Of the three manufacturers in GTE Pro this year, Porsche is the only one running with a new car, having introduced the RSR-19 at the start of the 2019/20 FIA World Endurance Championship season last September at Silverstone.
Aston Martin meanwhile goes into its third edition of Le Mans with the Vantage GTE, and Ferrari's 488 GTE is heading into its fifth outing in the French classic.
After the coronavirus pandemic caused this year's race to be rescheduled and the traditional pre-event test day to be cancelled, Lietz - who shares the #91 Porsche with Gianmaria Bruni and Frederic Makowiecki - says Porsche could be on the back foot initially.
“I think we have done everything to reduce this disadvantage as much as possible,” said Lietz. “We tested at Monza, we done a lot of test days, we’ve been in the simulator. We know our car with the low-downforce package, that’s for sure.
“But you can’t prepare for Le Mans anywhere other than Le Mans, because you only have here these high kerbs, and not in Monza or Le Castellet or Aragon, where there are long straights where you reach similar top speeds.
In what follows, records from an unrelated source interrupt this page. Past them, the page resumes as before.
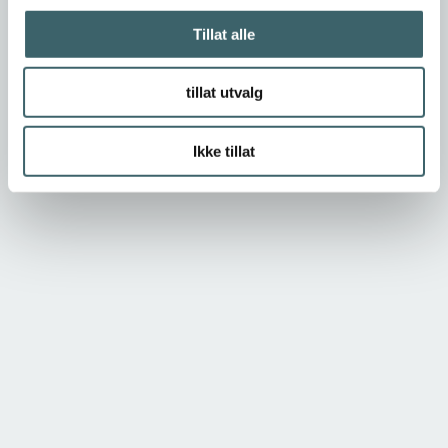
Tillat alle
tillat utvalg
Ikke tillat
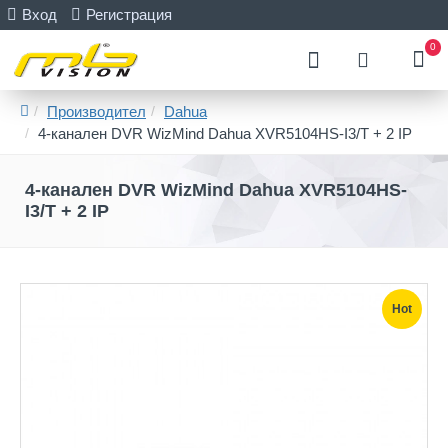
Вход
Регистрация
0
Производител
Dahua
4-канален DVR WizMind Dahua XVR5104HS-I3/T + 2 IP
4-канален DVR WizMind Dahua XVR5104HS-
I3/T + 2 IP
Hot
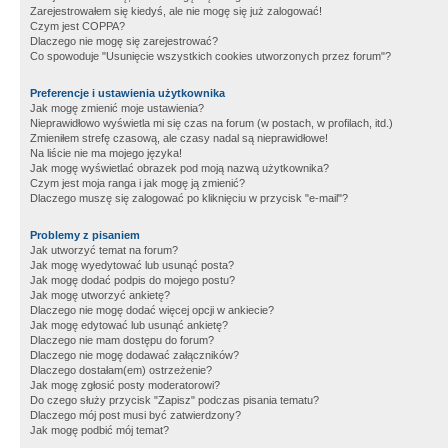
Zarejestrowałem się kiedyś, ale nie mogę się już zalogować!
Czym jest COPPA?
Dlaczego nie mogę się zarejestrować?
Co spowoduje "Usunięcie wszystkich cookies utworzonych przez forum"?
Preferencje i ustawienia użytkownika
Jak mogę zmienić moje ustawienia?
Nieprawidłowo wyświetla mi się czas na forum (w postach, w profilach, itd.)
Zmieniłem strefę czasową, ale czasy nadal są nieprawidłowe!
Na liście nie ma mojego języka!
Jak mogę wyświetlać obrazek pod moją nazwą użytkownika?
Czym jest moja ranga i jak mogę ją zmienić?
Dlaczego muszę się zalogować po kliknięciu w przycisk "e-mail"?
Problemy z pisaniem
Jak utworzyć temat na forum?
Jak mogę wyedytować lub usunąć posta?
Jak mogę dodać podpis do mojego postu?
Jak mogę utworzyć ankietę?
Dlaczego nie mogę dodać więcej opcji w ankiecie?
Jak mogę edytować lub usunąć ankietę?
Dlaczego nie mam dostępu do forum?
Dlaczego nie mogę dodawać załączników?
Dlaczego dostałam(em) ostrzeżenie?
Jak mogę zgłosić posty moderatorowi?
Do czego służy przycisk "Zapisz" podczas pisania tematu?
Dlaczego mój post musi być zatwierdzony?
Jak mogę podbić mój temat?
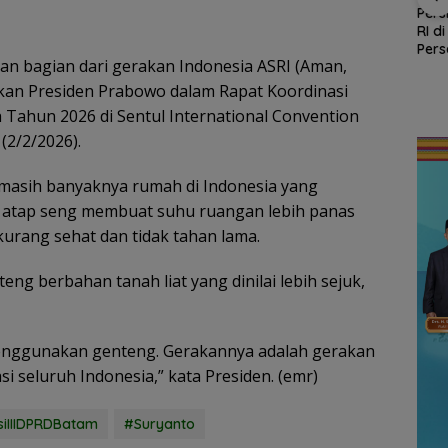
ABK KM Samudra
Kejari Natuna Tahan
Pers
Jaya Ditemukan
Kades Selaut
RI d
Selamat di Perairan
Nonaktif, Dugaan
Pers
Malaysia
an bagian dari gerakan Indonesia ASRI (Aman,
Korupsi APBDes
Polr
Rugikan Negara
gkan Presiden Prabowo dalam Rapat Koordinasi
nud
Rp533 Juta
stansi
Tahun 2026 di Sentul International Convention
an
(2/2/2026).
Ke-81
masih banyaknya rumah di Indonesia yang
atap seng membuat suhu ruangan lebih panas
kurang sehat dan tidak tahan lama.
 berbahan tanah liat yang dinilai lebih sejuk,
menggunakan genteng. Gerakannya adalah gerakan
i seluruh Indonesia,” kata Presiden. (emr)
iIIIDPRDBatam
#Suryanto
“Nevertheless, we have 10 hours [of track time] tomorrow, and it will be an intense 10 hours to analyse all the data correctly.
“I think the disadvantage will be there, especially at the beginning, but from Porsche’s side, Manthey’s side, we have done a really big effort to reduce it as much as possible.”
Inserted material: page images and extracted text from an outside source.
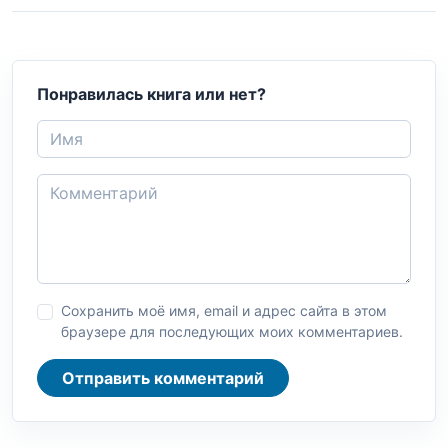
Понравилась книга или нет?
Сохранить моё имя, email и адрес сайта в этом
браузере для последующих моих комментариев.
Отправить комментарий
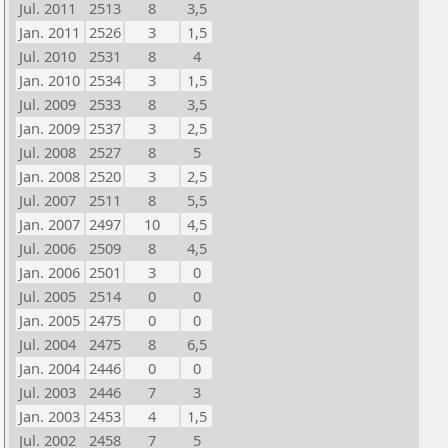
Jul. 2011
2513
8
3,5
Jan. 2011
2526
3
1,5
Jul. 2010
2531
8
4
Jan. 2010
2534
3
1,5
Jul. 2009
2533
8
3,5
Jan. 2009
2537
3
2,5
Jul. 2008
2527
8
5
Jan. 2008
2520
3
2,5
Jul. 2007
2511
8
5,5
Jan. 2007
2497
10
4,5
Jul. 2006
2509
8
4,5
Jan. 2006
2501
3
0
Jul. 2005
2514
0
0
Jan. 2005
2475
0
0
Jul. 2004
2475
8
6,5
Jan. 2004
2446
0
0
Jul. 2003
2446
7
3
Jan. 2003
2453
4
1,5
Jul. 2002
2458
7
5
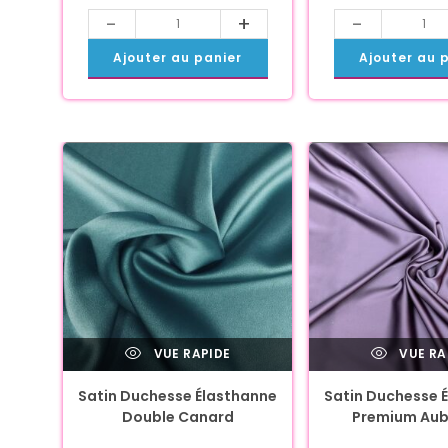
-
+
-
Ajouter au panier
Ajouter au 
VUE RAPIDE
VUE RA
Satin Duchesse Élasthanne
Satin Duchesse 
Double Canard
Premium Aub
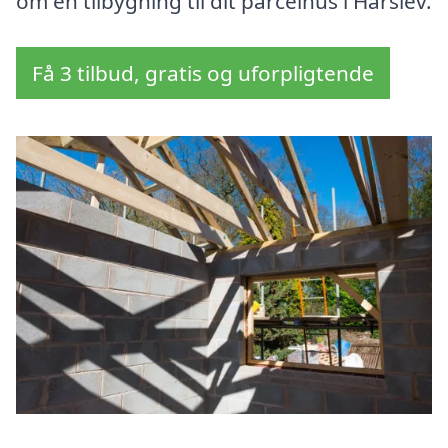
om en tilbygning til dit parcelhus i Hårslev.
Få 3 tilbud, gratis og uforpligtende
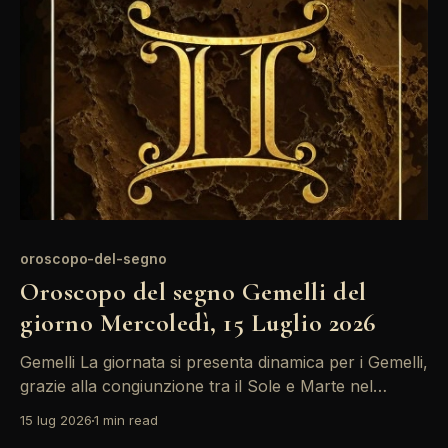
tuo ingegno brilla e le comunicazioni possono
portare
oroscopo-del-segno
Oroscopo del segno Gemelli del
giorno Mercoledì, 15 Luglio 2026
Gemelli La giornata si presenta dinamica per i Gemelli,
grazie alla congiunzione tra il Sole e Marte nel
settore sociale. Le energie sono alte e potresti sentirti
15 lug 2026
1 min read
spinto a prendere iniziative che coinvolgono amici o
Lietz's squadmate Laurens Vanthoor however feels that any disadvantage is counter-balanced by the greater potential of the new car, which scored its second race win in the most recent round of the WEC at Spa last month.
#91 Porsche GT Team - Porsche 911 RSR - 19: Richard Lietz, Gianmaria Bruni, Frédéric Makowiecki
Photo by: Paul Foster
“We’re missing a little bit of knowledge with the Le Mans aero kit and so on, but I don’t see it as a problem, because I think Porsche is one of the best at preparing for this race,” said Vanthoor, who’ll share the #92 car with Kevin Estre and Michael Christensen.
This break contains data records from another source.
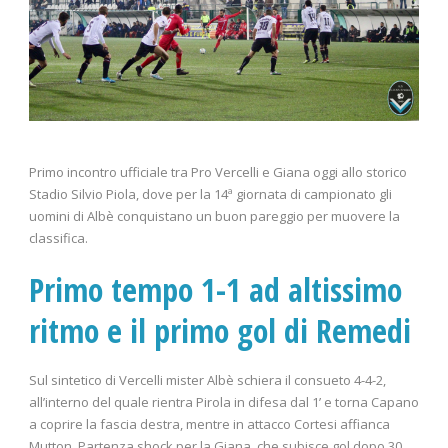
Primo incontro ufficiale tra Pro Vercelli e Giana oggi allo storico
Stadio Silvio Piola, dove per la 14ª giornata di campionato gli
uomini di Albè conquistano un buon pareggio per muovere la
classifica.
Primo tempo 1-1 ad altissimo
ritmo e il primo gol di Remedi
Sul sintetico di Vercelli mister Albè schiera il consueto 4-4-2,
all’interno del quale rientra Pirola in difesa dal 1’ e torna Capano
a coprire la fascia destra, mentre in attacco Cortesi affianca
Mutton. Partenza shock per la Giana, che subisce gol dopo 30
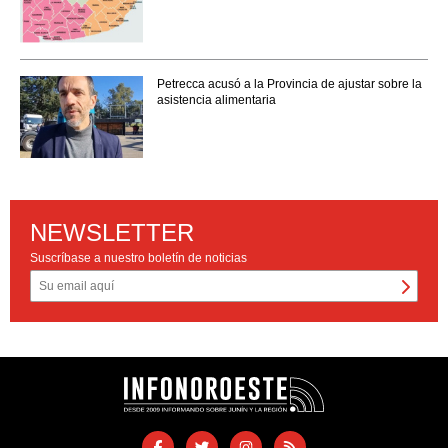
Petrecca acusó a la Provincia de ajustar sobre la
asistencia alimentaria
NEWSLETTER
Suscríbase a nuestro boletín de noticias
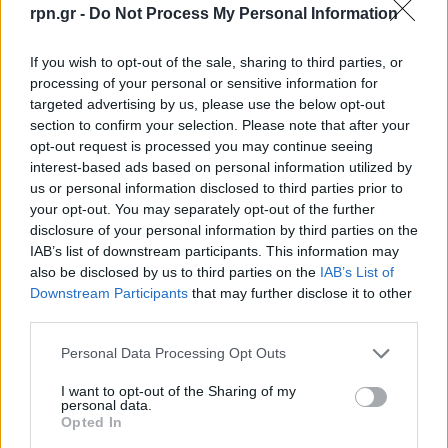
rpn.gr -
Do Not Process My Personal Information
If you wish to opt-out of the sale, sharing to third parties, or
processing of your personal or sensitive information for
targeted advertising by us, please use the below opt-out
section to confirm your selection. Please note that after your
opt-out request is processed you may continue seeing
interest-based ads based on personal information utilized by
us or personal information disclosed to third parties prior to
your opt-out. You may separately opt-out of the further
disclosure of your personal information by third parties on the
IAB’s list of downstream participants. This information may
also be disclosed by us to third parties on the
IAB’s List of
Downstream Participants
that may further disclose it to other
third parties.
Personal Data Processing Opt Outs
I want to opt-out of the Sharing of my
personal data.
Opted In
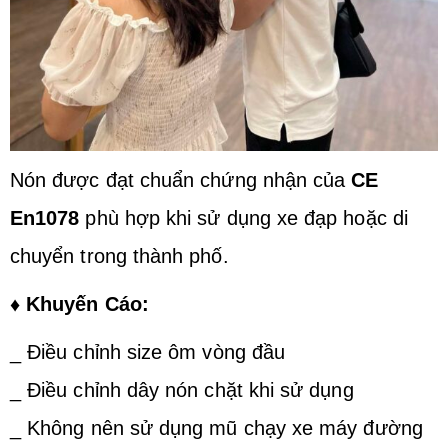
Nón được đạt chuẩn chứng nhận của
CE
En1078
phù hợp khi sử dụng xe đạp hoặc di
chuyển trong thành phố.
♦ Khuyến Cáo:
_ Điều chỉnh size ôm vòng đầu
_ Điều chỉnh dây nón chặt khi sử dụng
_ Không nên sử dụng mũ chạy xe máy đường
“There will be some question marks to solve, but I don’t see it as costing us a chance at the race at all. I think this car is better than the 2017 car, has more potential, so we’ll see.”
Thiim bullish of Aston chances
Aston Martin driver Nicki Thiim believes that the British manufacturer should be in a position to compete for Le Mans honours this year, especially after a late Balance of Performance change robbed the Vantage GTE of its competitiveness last year.
The power boost decrease given to Aston after it took pole for the class in 2019 has essentially been reversed in the latest BoP given for the race.
"We’ve had this car for two and a half years now, we know from all the data we collected what the car needs and now I think we can bring a tyre at the same level as Porsche and Ferrari," Thiim told Motorsport.com.
"What we saw last year, I still have nightmares about it. The first stint was alright, but the second stint our tyres just died. Hopefully this year we got that sorted so we can be competitive for 24 hours."
Ferrari goes into the 2020 race as the defending champion manufacturer, with James Calado, Alessandro Pier Guidi and Daniel Serra bagging victory last year.
#51 AF Corse Ferrari 488 GTE EVO: Alessandro Pier Guidi, James Calado, Daniel Serra
Photo by: Rainier Ehrhardt
But Miguel Molina, who shares the Italian marque's second factory entry with Davide Rigon and Sam Bird, thinks that the 488 GTE's age could show against the newer opposition.
"With Porsche having a new car and Aston having been given back the power they had taken away after qualifying in 2019, we'll see how it goes," Molina told Motorsport.com.
"But logically, seeing how things are going at the WEC; that we are going very, very on the limit, because our car is from 2016, despite being updated... when you make a new car, it is much better than the previous one.
"We will have to extract everything we can from it and push it to the maximum and we will see where we are. It's not going to be easy."